While there are several other good reads that fall like wild yeast into the open fermentation vessel of “craft beer history” (namely, Ken Grossman’s Beyond the Pale, and Tom Acitelli’s The Audacity of Hops), Hindy gives a strong voice to the people who masterminded our current surge, connects the reader to them with quotes and anecdotes that color them as the decorated, dedicated brewers they were (or are). The strength of the narrative springs from the deep, insider knowledge of someone who was on the front lines of the transition from homebrewing and brewpubs to full-fledged breweries. Through Hindy’s research and interviews, a reader can feel like she’s standing right next to Charlie Papazian as he went from nuclear engineer to the head of the Brewer’s Association, and looking over Sam Calagione’s shoulder as he brewed the first of the beers that would eventually lead to Dogfish Head.
There are moments when my parents fears are realized, and Hindy’s content seems at odds with his structure; like a paragraph shoe-horned into the heel of a chapter solely because it was bristling with such potent information. At times, this gives a feeling of too much foot in too little shoe, description or notes inserted with little introduction or transition, just to round out a chapter. These sections, despite being clunky, do tend to add certain character to the narrative. It’s hard to fault Hindy for having too much good content, but it wouldn’t be a BJCP certified review to suggest I didn’t notice some defects in the body of the narrative.
These issues smooth themselves out by the middle of the book, just in time for the second act to dance onto the revolution stage: the politics of distribution and some infighting between regional competitors who should have, in a perfect beer-filled world, been allies.
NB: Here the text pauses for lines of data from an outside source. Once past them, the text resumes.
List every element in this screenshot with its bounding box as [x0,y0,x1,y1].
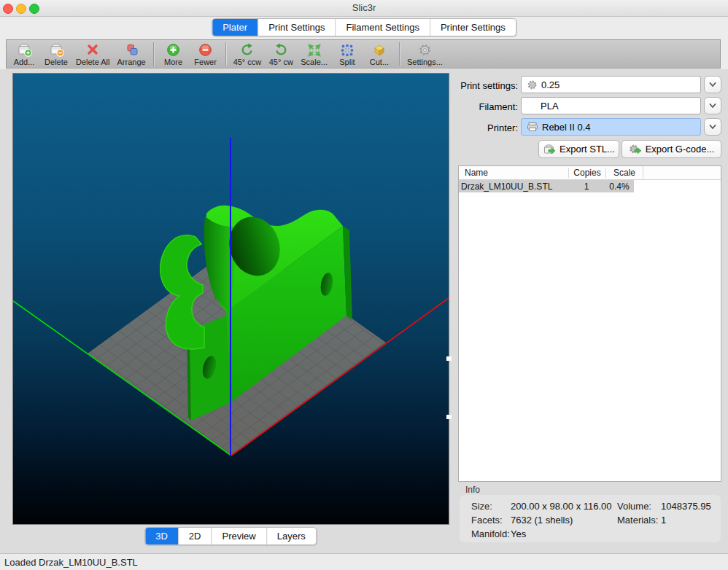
tab-plater[interactable]: Plater [212,19,257,36]
view-tab-layers[interactable]: Layers [266,528,316,544]
splitter-handle-dot[interactable] [446,356,452,361]
delete-all-icon [85,42,100,57]
info-section-title: Info [465,485,480,495]
table-row[interactable]: Drzak_LM10UU_B.STL 1 0.4% [459,180,634,192]
toolbar-separator [399,42,400,66]
status-bar: Loaded Drzak_LM10UU_B.STL [0,553,728,570]
info-volume-label: Volume: [617,501,651,512]
info-size-value: 200.00 x 98.00 x 116.00 [511,501,612,512]
chevron-down-icon [708,79,718,90]
scale-button[interactable]: Scale... [297,41,331,67]
info-facets-label: Facets: [471,515,503,526]
export-stl-button[interactable]: Export STL... [538,140,619,158]
printer-value: Rebel II 0.4 [542,122,591,133]
column-header-filler [643,166,721,179]
title-bar: Slic3r [0,0,728,17]
cut-button[interactable]: Cut... [363,41,395,67]
objects-table[interactable]: Name Copies Scale Drzak_LM10UU_B.STL 1 0… [458,165,721,482]
print-settings-select[interactable]: 0.25 [521,76,701,93]
rotate-ccw-button[interactable]: 45° ccw [230,41,266,67]
delete-object-icon [48,42,64,57]
view-tab-3d[interactable]: 3D [145,528,178,544]
cell-object-scale: 0.4% [605,181,634,192]
export-gcode-button[interactable]: Export G-code... [621,140,721,158]
gear-icon [527,79,538,90]
delete-all-button[interactable]: Delete All [72,41,113,67]
info-size-label: Size: [471,501,492,512]
print-settings-dropdown-button[interactable] [704,76,721,93]
rotate-ccw-icon [240,42,254,57]
settings-button[interactable]: Settings... [403,41,446,67]
add-object-icon [16,42,32,57]
cell-object-copies: 1 [568,181,605,192]
split-button[interactable]: Split [331,41,363,67]
export-stl-label: Export STL... [559,144,615,155]
delete-button[interactable]: Delete [40,41,72,67]
split-icon [341,42,354,57]
scale-icon [308,42,321,57]
export-gcode-label: Export G-code... [646,144,715,155]
tab-print-settings[interactable]: Print Settings [257,19,335,36]
printer-select[interactable]: Rebel II 0.4 [521,118,701,136]
info-facets-value: 7632 (1 shells) [511,515,573,526]
info-manifold-label: Manifold: [471,528,510,539]
cell-object-name: Drzak_LM10UU_B.STL [459,181,568,192]
cut-icon [372,42,387,57]
info-volume-value: 1048375.95 [661,501,711,512]
toolbar-separator [153,42,154,66]
toolbar-separator [225,42,226,66]
status-message: Loaded Drzak_LM10UU_B.STL [4,557,138,568]
fewer-copies-icon [198,42,212,57]
main-tab-bar: Plater Print Settings Filament Settings … [0,17,728,39]
print-settings-label: Print settings: [451,80,518,91]
column-header-copies[interactable]: Copies [568,168,605,178]
info-manifold-value: Yes [511,528,526,539]
arrange-button[interactable]: Arrange [113,41,149,67]
printer-dropdown-button[interactable] [704,118,721,136]
export-stl-icon [543,144,556,155]
app-window: Slic3r Plater Print Settings Filament Se… [0,0,728,570]
column-header-scale[interactable]: Scale [605,168,643,178]
info-materials-label: Materials: [617,515,658,526]
printer-icon [527,122,538,132]
filament-select[interactable]: PLA [521,97,701,114]
filament-label: Filament: [451,101,518,112]
view-tab-bar: 3D 2D Preview Layers [144,527,317,545]
window-title: Slic3r [0,2,728,13]
3d-viewport[interactable] [12,73,449,525]
settings-gear-icon [418,42,432,57]
view-tab-preview[interactable]: Preview [211,528,266,544]
chevron-down-icon [708,122,718,132]
tab-filament-settings[interactable]: Filament Settings [335,19,429,36]
splitter-handle-dot[interactable] [446,415,452,419]
rotate-cw-button[interactable]: 45° cw [265,41,297,67]
view-tab-2d[interactable]: 2D [178,528,212,544]
toolbar: Add... Delete Delete All [6,39,721,69]
info-panel: Size: 200.00 x 98.00 x 116.00 Volume: 10… [460,495,721,542]
table-header: Name Copies Scale [459,166,721,180]
filament-dropdown-button[interactable] [704,97,721,114]
info-materials-value: 1 [661,515,666,526]
chevron-down-icon [708,101,718,111]
add-button[interactable]: Add... [8,41,40,67]
column-header-name[interactable]: Name [459,168,568,178]
fewer-button[interactable]: Fewer [190,41,222,67]
3d-viewport-canvas [13,74,449,524]
printer-label: Printer: [451,122,518,133]
filament-value: PLA [541,101,559,112]
arrange-icon [124,42,139,57]
rotate-cw-icon [274,42,288,57]
print-settings-value: 0.25 [541,79,559,90]
tab-printer-settings[interactable]: Printer Settings [430,19,516,36]
more-copies-icon [166,42,180,57]
export-gcode-icon [629,144,642,155]
more-button[interactable]: More [158,41,190,67]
Some ire seems directed at Jim Koch of Samuel Adams; at one point Hindy calls him the “Harvard MBA-type” who seemed more concerned with marketing than establishing a local brewery, opting to contract brew in his early years, rather than establish physical roots. Later, he offers some admiration for Koch’s rise to commercial fame, but I’d venture that Hindy won’t be sharing a Utopias with Koch any time soon.
Ultimately, Hindy does an admirable job of writing a story that walks delicately between esoteric and approachable, telling the complex story of politics and law in beer in a way that wouldn’t completely turn off someone who didn’t already have a propensity for the bubbly stuff. The closing is cautiously optimistic, with Hindy suggesting (hoping) that Big Beer’s attempts to sneak in and snag market share with things like Blue Moon and Shock Top might actually lead to more business for smaller breweries, once the average consumer’s tastes evolve a bit more. Several jargon laden, industry heavy chapters might be harder reads for people who aren’t into beer, but by the epilogue, the book has done a fine job of capturing the inundation of American beer onto fertile consumer soil, and provides a deep, probing look at just how the river gained enough momentum over the past 50 years to successfully overflow its banks.